One of the self-appointed political commentators with his own podcast, after interviewing Trump supporters, asked if some of these people were mentally ill. He was referring to a surprisingly large number of people who hold obviously erroneous beliefs (or delusions) about such things as voting machines, pedophile rings, and the resurrection of JFK junior.

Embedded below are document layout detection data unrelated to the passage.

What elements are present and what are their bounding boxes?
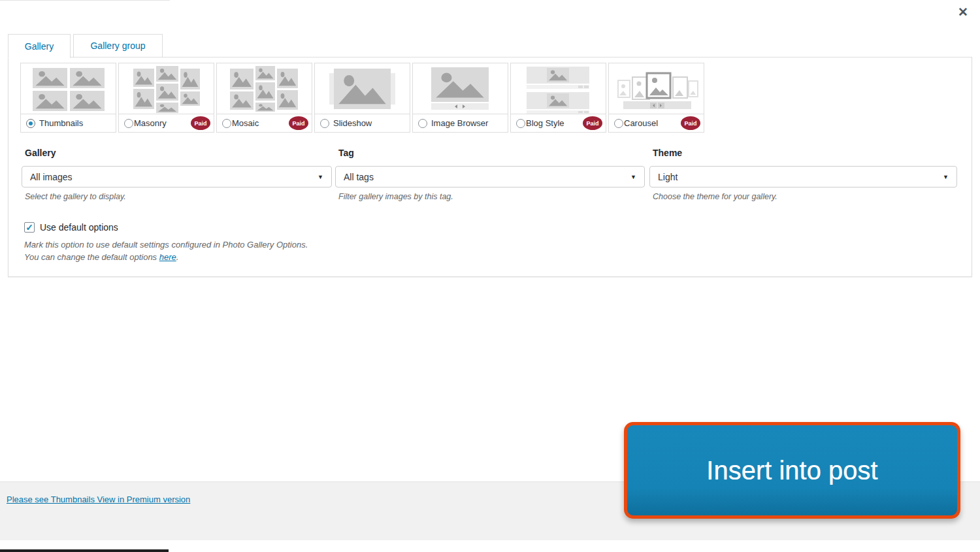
gallery-select[interactable]: All images ▼	[22, 166, 332, 187]
blog-style-radio[interactable]	[516, 119, 525, 128]
image-browser-label: Image Browser	[431, 118, 488, 128]
theme-filter-section: Theme Light ▼ Choose the theme for your …	[649, 148, 957, 201]
use-default-options-label: Use default options	[40, 222, 118, 233]
theme-select-value: Light	[658, 172, 678, 182]
gallery-type-carousel[interactable]: Carousel Paid	[608, 63, 704, 133]
use-default-options-checkbox[interactable]: ✓	[24, 222, 35, 233]
gallery-type-slideshow[interactable]: Slideshow	[314, 63, 410, 133]
theme-filter-help: Choose the theme for your gallery.	[649, 192, 957, 201]
slideshow-radio[interactable]	[320, 119, 329, 128]
carousel-label: Carousel	[624, 118, 658, 128]
blog-style-preview-image	[511, 63, 606, 114]
gallery-filter-label: Gallery	[22, 148, 332, 158]
default-options-section: ✓ Use default options Mark this option t…	[24, 222, 308, 263]
chevron-down-icon: ▼	[943, 174, 949, 180]
background-window-edge	[0, 0, 170, 1]
tag-filter-section: Tag All tags ▼ Filter gallery images by …	[335, 148, 645, 201]
mosaic-paid-badge: Paid	[289, 116, 308, 130]
slideshow-preview-image	[315, 63, 410, 114]
thumbnails-preview-image	[21, 63, 116, 114]
gallery-filter-help: Select the gallery to display.	[22, 192, 332, 201]
carousel-radio[interactable]	[614, 119, 623, 128]
masonry-label: Masonry	[134, 118, 167, 128]
tag-filter-label: Tag	[335, 148, 645, 158]
mosaic-label: Mosaic	[232, 118, 259, 128]
default-options-here-link[interactable]: here	[159, 252, 176, 262]
thumbnails-radio[interactable]	[26, 119, 35, 128]
blog-style-label: Blog Style	[526, 118, 564, 128]
gallery-type-blog-style[interactable]: Blog Style Paid	[510, 63, 606, 133]
premium-version-link[interactable]: Please see Thumbnails View in Premium ve…	[7, 495, 190, 504]
tab-gallery[interactable]: Gallery	[8, 34, 71, 58]
gallery-type-list: Thumbnails	[20, 63, 704, 133]
image-browser-preview-image	[413, 63, 508, 114]
carousel-preview-image	[609, 63, 704, 114]
gallery-type-image-browser[interactable]: Image Browser	[412, 63, 508, 133]
masonry-paid-badge: Paid	[191, 116, 210, 130]
chevron-down-icon: ▼	[630, 174, 636, 180]
theme-filter-label: Theme	[649, 148, 957, 158]
gallery-type-masonry[interactable]: Masonry Paid	[118, 63, 214, 133]
gallery-options-panel: Thumbnails	[8, 57, 972, 277]
theme-select[interactable]: Light ▼	[649, 166, 957, 187]
gallery-filter-section: Gallery All images ▼ Select the gallery …	[22, 148, 332, 201]
chevron-down-icon: ▼	[318, 174, 323, 180]
slideshow-label: Slideshow	[333, 118, 372, 128]
masonry-radio[interactable]	[124, 119, 133, 128]
close-icon[interactable]: ✕	[958, 6, 968, 18]
tag-filter-help: Filter gallery images by this tag.	[335, 192, 645, 201]
thumbnails-label: Thumbnails	[39, 118, 83, 128]
carousel-paid-badge: Paid	[681, 116, 700, 130]
mosaic-preview-image	[217, 63, 312, 114]
insert-gallery-dialog: ✕ Gallery Gallery group Thumbnails	[0, 0, 980, 552]
image-browser-radio[interactable]	[418, 119, 427, 128]
insert-into-post-button[interactable]: Insert into post	[624, 422, 960, 519]
gallery-type-mosaic[interactable]: Mosaic Paid	[216, 63, 312, 133]
tag-select-value: All tags	[344, 172, 374, 182]
gallery-select-value: All images	[30, 172, 73, 182]
tab-gallery-group[interactable]: Gallery group	[73, 34, 163, 57]
default-options-help-line2: You can change the default options here.	[24, 251, 308, 263]
masonry-preview-image	[119, 63, 214, 114]
tag-select[interactable]: All tags ▼	[335, 166, 645, 187]
blog-style-paid-badge: Paid	[583, 116, 602, 130]
default-options-help-line1: Mark this option to use default settings…	[24, 238, 308, 251]
mosaic-radio[interactable]	[222, 119, 231, 128]
gallery-type-thumbnails[interactable]: Thumbnails	[20, 63, 116, 133]
tab-bar: Gallery Gallery group	[8, 34, 163, 58]
background-window-bottom-edge	[0, 549, 169, 552]
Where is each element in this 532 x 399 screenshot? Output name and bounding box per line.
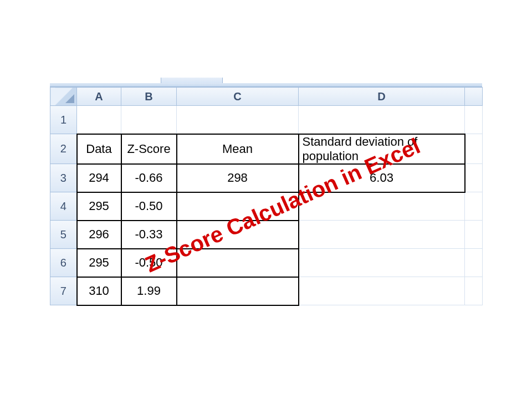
sheet-top-border xyxy=(50,83,482,87)
cell-D1[interactable] xyxy=(299,106,465,134)
cell-tail-7[interactable] xyxy=(465,277,483,305)
cell-A2[interactable]: Data xyxy=(77,134,121,164)
col-header-B[interactable]: B xyxy=(121,88,177,106)
col-header-C[interactable]: C xyxy=(177,88,299,106)
cell-A5[interactable]: 296 xyxy=(77,221,121,249)
cell-C4[interactable] xyxy=(177,192,299,221)
spreadsheet-viewport: A B C D 1 2 Data Z-Score Mean St xyxy=(50,83,482,306)
cell-C2[interactable]: Mean xyxy=(177,134,299,164)
cell-B4[interactable]: -0.50 xyxy=(121,192,177,221)
row-header-3[interactable]: 3 xyxy=(50,164,77,192)
cell-D6[interactable] xyxy=(299,249,465,277)
cell-tail-6[interactable] xyxy=(465,249,483,277)
cell-tail-3[interactable] xyxy=(465,164,483,192)
cell-D7[interactable] xyxy=(299,277,465,305)
cell-C7[interactable] xyxy=(177,277,299,305)
cell-D4[interactable] xyxy=(299,192,465,221)
cell-tail-2[interactable] xyxy=(465,134,483,164)
cell-A3[interactable]: 294 xyxy=(77,164,121,192)
row-header-2[interactable]: 2 xyxy=(50,134,77,164)
cell-A4[interactable]: 295 xyxy=(77,192,121,221)
cell-B5[interactable]: -0.33 xyxy=(121,221,177,249)
select-all-button[interactable] xyxy=(50,88,77,106)
cell-B7[interactable]: 1.99 xyxy=(121,277,177,305)
cell-tail-4[interactable] xyxy=(465,192,483,221)
cell-B3[interactable]: -0.66 xyxy=(121,164,177,192)
row-header-7[interactable]: 7 xyxy=(50,277,77,305)
col-header-tail[interactable] xyxy=(465,88,483,106)
row-header-6[interactable]: 6 xyxy=(50,249,77,277)
spreadsheet-grid[interactable]: A B C D 1 2 Data Z-Score Mean St xyxy=(50,87,483,306)
cell-B1[interactable] xyxy=(121,106,177,134)
cell-B6[interactable]: -0.50 xyxy=(121,249,177,277)
cell-A1[interactable] xyxy=(77,106,121,134)
cell-D2[interactable]: Standard deviation of population xyxy=(299,134,465,164)
row-header-1[interactable]: 1 xyxy=(50,106,77,134)
cell-tail-5[interactable] xyxy=(465,221,483,249)
cell-A7[interactable]: 310 xyxy=(77,277,121,305)
cell-C3[interactable]: 298 xyxy=(177,164,299,192)
cell-B2[interactable]: Z-Score xyxy=(121,134,177,164)
cell-C1[interactable] xyxy=(177,106,299,134)
col-header-A[interactable]: A xyxy=(77,88,121,106)
cell-tail-1[interactable] xyxy=(465,106,483,134)
cell-D3[interactable]: 6.03 xyxy=(299,164,465,192)
cell-C5[interactable] xyxy=(177,221,299,249)
cell-D5[interactable] xyxy=(299,221,465,249)
row-header-4[interactable]: 4 xyxy=(50,192,77,221)
cell-C6[interactable] xyxy=(177,249,299,277)
cell-A6[interactable]: 295 xyxy=(77,249,121,277)
col-header-D[interactable]: D xyxy=(299,88,465,106)
row-header-5[interactable]: 5 xyxy=(50,221,77,249)
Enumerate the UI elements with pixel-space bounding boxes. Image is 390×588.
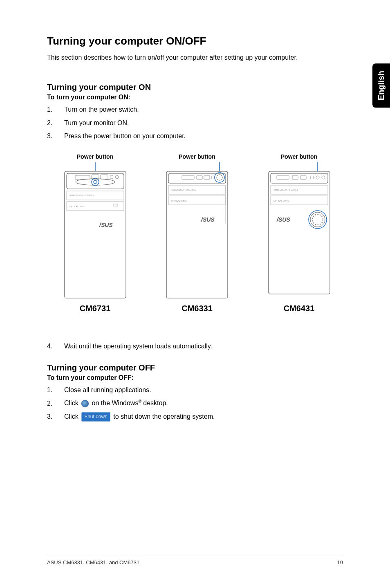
list-item: 2.Turn your monitor ON. (47, 119, 343, 128)
svg-point-46 (309, 211, 327, 229)
svg-point-37 (310, 176, 314, 179)
step-text: Click Shut down to shut down the operati… (64, 412, 215, 422)
intro-text: This section describes how to turn on/of… (47, 53, 343, 62)
svg-point-9 (94, 180, 97, 184)
svg-point-23 (211, 176, 215, 179)
step-text: Press the power button on your computer. (64, 132, 186, 141)
svg-point-24 (217, 175, 222, 180)
section-on-heading: Turning your computer ON (47, 83, 343, 92)
svg-point-25 (215, 173, 224, 182)
list-item: 3. Click Shut down to shut down the oper… (47, 412, 343, 422)
windows-start-icon (81, 400, 89, 407)
section-off-sub: To turn your computer OFF: (47, 374, 343, 382)
svg-rect-1 (65, 171, 126, 298)
svg-rect-34 (277, 175, 289, 180)
footer-left: ASUS CM6331, CM6431, and CM6731 (47, 559, 139, 566)
figure-cm6731: Power button ASUS ESSENTIO SERIES OPTICA… (51, 153, 139, 313)
figures-row: Power button ASUS ESSENTIO SERIES OPTICA… (51, 153, 343, 313)
tower-illustration: ASUS ESSENTIO SERIES OPTICAL DRIVE /SUS (61, 162, 130, 301)
svg-rect-22 (204, 175, 210, 180)
step-text: Close all running applications. (64, 386, 151, 395)
tower-illustration: ASUS ESSENTIO SERIES OPTICAL DRIVE /SUS (264, 162, 334, 301)
svg-point-45 (312, 214, 323, 225)
svg-text:OPTICAL DRIVE: OPTICAL DRIVE (171, 200, 187, 202)
list-item: 4.Wait until the operating system loads … (47, 342, 343, 351)
svg-rect-15 (114, 204, 118, 206)
svg-text:ASUS ESSENTIO SERIES: ASUS ESSENTIO SERIES (273, 189, 298, 191)
on-steps-list-cont: 4.Wait until the operating system loads … (47, 342, 343, 351)
list-item: 1.Close all running applications. (47, 386, 343, 395)
off-steps-list: 1.Close all running applications. 2. Cli… (47, 386, 343, 422)
power-button-label: Power button (281, 153, 317, 160)
power-button-label: Power button (179, 153, 215, 160)
svg-point-7 (115, 175, 119, 179)
shutdown-button-icon: Shut down (81, 412, 110, 422)
footer-page-number: 19 (337, 559, 343, 566)
on-steps-list: 1.Turn on the power switch. 2.Turn your … (47, 105, 343, 141)
svg-rect-36 (300, 175, 306, 180)
svg-text:ASUS ESSENTIO SERIES: ASUS ESSENTIO SERIES (69, 194, 94, 197)
power-button-label: Power button (77, 153, 113, 160)
svg-point-38 (316, 176, 319, 179)
svg-text:ASUS ESSENTIO SERIES: ASUS ESSENTIO SERIES (171, 189, 196, 191)
svg-rect-21 (197, 175, 202, 180)
svg-text:OPTICAL DRIVE: OPTICAL DRIVE (273, 200, 289, 202)
step-text: Turn your monitor ON. (64, 119, 129, 128)
section-on-sub: To turn your computer ON: (47, 94, 343, 101)
svg-rect-20 (182, 175, 194, 180)
svg-point-39 (322, 176, 325, 179)
tower-illustration: ASUS ESSENTIO SERIES OPTICAL DRIVE /SUS (162, 162, 232, 301)
svg-text:OPTICAL DRIVE: OPTICAL DRIVE (69, 205, 85, 208)
svg-point-6 (110, 175, 113, 179)
svg-text:/SUS: /SUS (99, 222, 113, 228)
figure-cm6331: Power button ASUS ESSENTIO SERIES OPTICA… (153, 153, 241, 313)
step-text: Wait until the operating system loads au… (64, 342, 212, 351)
page-title: Turning your computer ON/OFF (47, 35, 343, 47)
model-label: CM6431 (284, 304, 315, 313)
step-text: Click on the Windows® desktop. (64, 399, 168, 408)
page-footer: ASUS CM6331, CM6431, and CM6731 19 (47, 556, 343, 566)
svg-text:/SUS: /SUS (201, 216, 215, 223)
svg-text:/SUS: /SUS (276, 216, 290, 223)
svg-rect-35 (292, 175, 298, 180)
list-item: 3.Press the power button on your compute… (47, 132, 343, 141)
section-off-heading: Turning your computer OFF (47, 363, 343, 373)
list-item: 2. Click on the Windows® desktop. (47, 399, 343, 408)
svg-rect-33 (271, 173, 328, 183)
model-label: CM6331 (182, 304, 213, 313)
figure-cm6431: Power button ASUS ESSENTIO SERIES OPTICA… (255, 153, 343, 313)
step-text: Turn on the power switch. (64, 105, 139, 114)
list-item: 1.Turn on the power switch. (47, 105, 343, 114)
model-label: CM6731 (80, 304, 111, 313)
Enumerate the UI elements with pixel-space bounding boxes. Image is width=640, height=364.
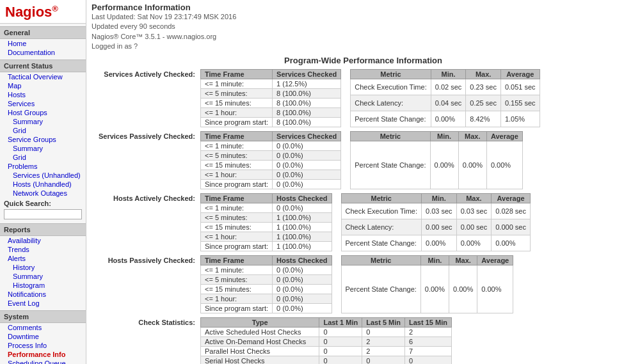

Is the debacle of Kanye West flowing from a mental illness or that not uncommon human trait of generalizing from a single experience and converting his own sense of failure or disappointment into hatred of some imagined enemy?

As I write this slowly and carefully I am aware part of this problem is the very contemporary phenomenon of people with less than stellar knowledge, wisdom, and judgement being able and willing to share their random thoughts with very large audiences.

I did, I confess, watch the Tim Pool interview of Kanye West. Kanye was mildly hypomanic; in fact he did admit at one point that his brain was generating seven thoughts at the same time. There was often no link between one thought and the preceding thought he shared, and with the slightest pushback he abruptly left the studio.

One hallmark of delusions generated by psychotic illness is that they are usually, if not quite always, self-referential. That is they do not declare that the FBI is controlling people; they declare that the FBI is controlling me, my thoughts, or watching me, looking in my windows. They don’t say song lyrics are about my neighbours; they say the song lyric is about me, written for me. They don’t say the television is sending messages to other people; the television is sending messages to me. They don’t say there will be a second coming; they say I am the second coming.

The brain is an organizing machine. It constantly seeks meaning. And by “meaning” I mean organizing principles that offer some degree of predictability. What might happen next? What are the reasons I feel this way? Who is mine enemy? Who is my friend? Where lies safety? Where lies danger? What control do I have? What power? What or who is causing my limitations? Where might I find love?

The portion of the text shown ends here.